I sit down on the bed, relieved to be off my knee. It’s hard to imagine Joey in this room, sleeping in this explosion of weirdness that was Maddie before she left for Brown last year: tie-dyed bedspread. Batik-covered pillows. A hanging hammock chair in the corner. My mother hates Maddie’s room. She prefers solid colors and things that match.

If only we could match what my mother wants.

I don’t believe you, Maddie writes.


I didn’t think you would

Mom texted me. She’s on her way to Blue Spruce now.

She left a list of stuff for me to do.

Her lists! Well, you don’t have to do everything in one day, ok?

Yeah

Does anything involve leaving the house?

Yeah. School clothes. The mall.

It’ll be good for you to get out.

I guess

You have to face people sometime

Right

Emmy

What

     Everything that happened, it’s not your fault



My chest squeezes. I don’t want to cry.


It’s NOT your fault, ok?

Have to go



I turn the phone facedown on the bed.

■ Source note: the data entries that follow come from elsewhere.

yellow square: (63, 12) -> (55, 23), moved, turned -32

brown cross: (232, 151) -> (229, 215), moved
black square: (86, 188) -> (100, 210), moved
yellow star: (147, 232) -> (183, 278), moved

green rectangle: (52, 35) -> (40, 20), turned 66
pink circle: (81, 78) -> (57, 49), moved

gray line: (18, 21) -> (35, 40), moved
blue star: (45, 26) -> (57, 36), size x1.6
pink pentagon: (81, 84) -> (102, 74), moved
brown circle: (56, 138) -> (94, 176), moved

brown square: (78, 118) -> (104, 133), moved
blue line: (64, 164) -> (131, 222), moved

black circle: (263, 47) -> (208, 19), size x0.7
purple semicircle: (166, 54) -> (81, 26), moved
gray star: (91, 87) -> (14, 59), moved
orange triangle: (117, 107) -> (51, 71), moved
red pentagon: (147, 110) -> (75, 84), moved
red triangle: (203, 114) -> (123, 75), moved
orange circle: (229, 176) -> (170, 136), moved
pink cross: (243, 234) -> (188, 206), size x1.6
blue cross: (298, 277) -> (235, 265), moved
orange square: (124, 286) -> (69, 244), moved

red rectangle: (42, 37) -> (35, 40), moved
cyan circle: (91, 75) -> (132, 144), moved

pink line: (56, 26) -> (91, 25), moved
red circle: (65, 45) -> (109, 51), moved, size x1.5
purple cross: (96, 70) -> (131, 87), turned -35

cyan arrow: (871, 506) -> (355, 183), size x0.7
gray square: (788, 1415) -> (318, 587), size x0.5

Ignore the buzzing, go back to emptying my sister’s drawers.



* * *





It’s past nine o’clock when my father comes home. He seems surprised to see me in the kitchen, or maybe he’s just surprised to see anyone at all. My mother is always asleep by now, zonked on sleep meds in their room upstairs, surrounded by her notepads and pens and laptop, preparing for her cases. I’m normally in my room down the hall, on my side in my bed in the dark, watching the window across from mine in the house next door, waiting for a flicker of life.

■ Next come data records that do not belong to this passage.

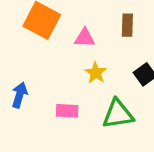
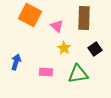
brown rectangle: (127, 25) -> (84, 18), size x1.6
pink triangle: (85, 38) -> (57, 26), turned 40

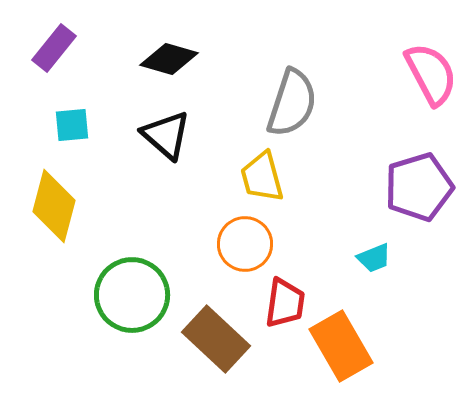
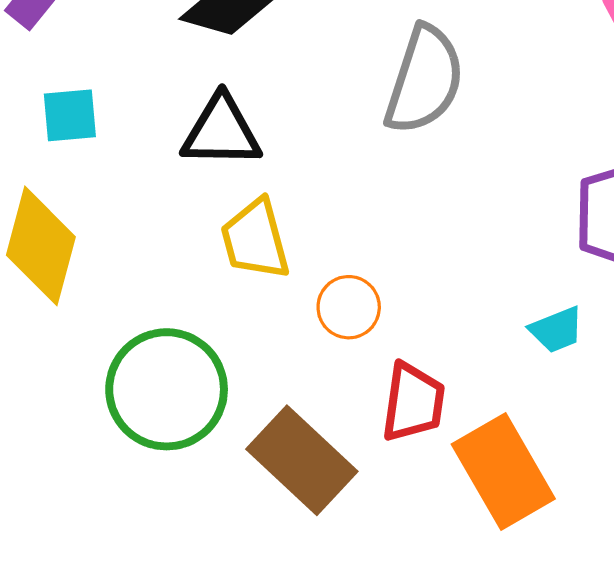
black triangle: (166, 135) -> (221, 132), turned -40
yellow trapezoid: (262, 177) -> (255, 239), moved
orange circle: (245, 244) -> (349, 307), size x0.7

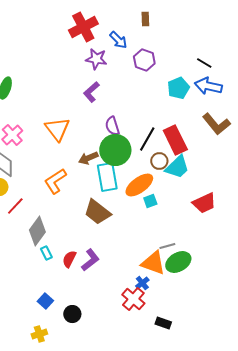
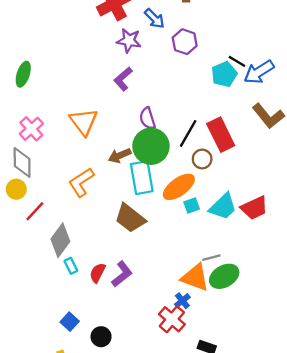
black line: (204, 63) -> (237, 61), moved
blue arrow: (208, 86) -> (259, 72), turned -44
cyan trapezoid: (177, 167) -> (223, 207), moved

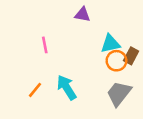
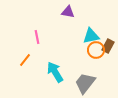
orange line: (35, 90) -> (25, 60), moved
gray trapezoid: (119, 94) -> (85, 83), moved

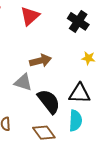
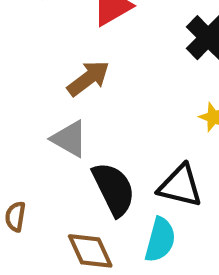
brown arrow: (40, 61) -> (88, 78), moved, turned -35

If Joey’s attic was where he kept his secrets, mine live next door, just a window away.

“Hey,” my dad says, setting his bag on the island. This sort of thing makes Mom wince. She doesn’t like clutter.

“I have hooks for a reason,” she likes to say, pointing to the row of nickel-plated hooks by the door in the mudroom.

“When do they get back?” he asks. “Mommy’s sent me so many texts, but I can hardly make sense of them all.”

“I think tomorrow afternoon.”

He sighs and looks at his phone. “She says he looks good.”

He smells like cigarettes. That’s when my dad smokes: in the car, on the way home from the hospital. He keeps packs in the glove box. I imagine him reaching for them right away, in the parking garage, grimacing at his aching fingers, stiff from a night of pumping stomachs, suturing, stapling, staving off pools of blood. It’s what he does: tries to save the messes that get wheeled into his ER. Sew people back into versions of themselves. And then he gets in the car and fills his own lungs with smoke.